Recorded data:
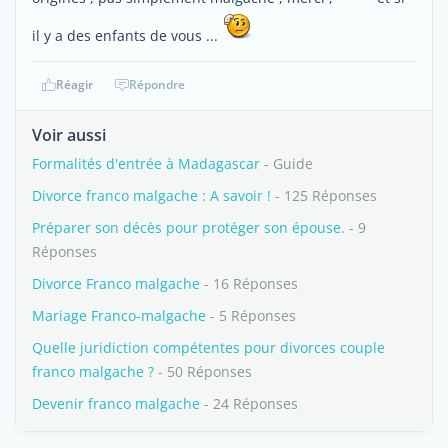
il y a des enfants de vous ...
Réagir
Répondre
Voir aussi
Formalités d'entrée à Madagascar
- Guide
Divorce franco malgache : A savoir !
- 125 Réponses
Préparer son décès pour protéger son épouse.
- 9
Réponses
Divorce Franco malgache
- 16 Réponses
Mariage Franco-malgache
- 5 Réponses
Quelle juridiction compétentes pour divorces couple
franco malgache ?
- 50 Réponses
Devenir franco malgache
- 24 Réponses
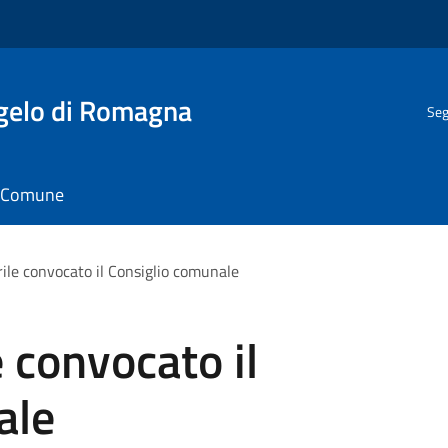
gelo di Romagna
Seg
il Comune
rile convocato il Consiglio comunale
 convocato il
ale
* * *
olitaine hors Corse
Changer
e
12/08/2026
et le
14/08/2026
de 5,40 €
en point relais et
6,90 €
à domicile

Task to carry out:
Every line of the entries above that includes "malgache" should be copied.

Exercise response:
Divorce franco malgache : A savoir !
Divorce Franco malgache
Mariage Franco-malgache
franco malgache ?
Devenir franco malgache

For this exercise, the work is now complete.